◆ Exercise objective
Any picture in the data below should be skipped, while every line is repeated exactly.

Collected data entries
================
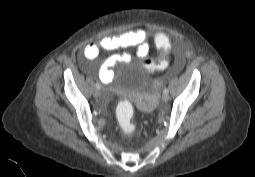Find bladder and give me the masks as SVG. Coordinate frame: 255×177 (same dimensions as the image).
I'll return each instance as SVG.
<instances>
[{
  "instance_id": "31cf9c89",
  "label": "bladder",
  "mask_w": 255,
  "mask_h": 177,
  "mask_svg": "<svg viewBox=\"0 0 255 177\" xmlns=\"http://www.w3.org/2000/svg\"><path fill=\"white\" fill-rule=\"evenodd\" d=\"M128 67L129 66L126 67L124 76L121 79L116 80L113 78L107 83V92L108 94L118 95L133 100L140 110L145 111V104L138 96L143 91L145 77L149 71L142 66L135 76H130L127 72Z\"/></svg>"
}]
</instances>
================
◆ Response to the exercise
Find bladder and give me the masks as SVG. Coordinate frame: 255×177 (same dimensions as the image).
I'll return each instance as SVG.
<instances>
[{
  "instance_id": "31cf9c89",
  "label": "bladder",
  "mask_w": 255,
  "mask_h": 177,
  "mask_svg": "<svg viewBox=\"0 0 255 177\" xmlns=\"http://www.w3.org/2000/svg\"><path fill=\"white\" fill-rule=\"evenodd\" d=\"M128 67L129 66L126 67L124 76L121 79L116 80L113 78L107 83V92L108 94L118 95L133 100L140 110L145 111V104L138 96L143 91L145 77L149 71L142 66L135 76H130L127 72Z\"/></svg>"
}]
</instances>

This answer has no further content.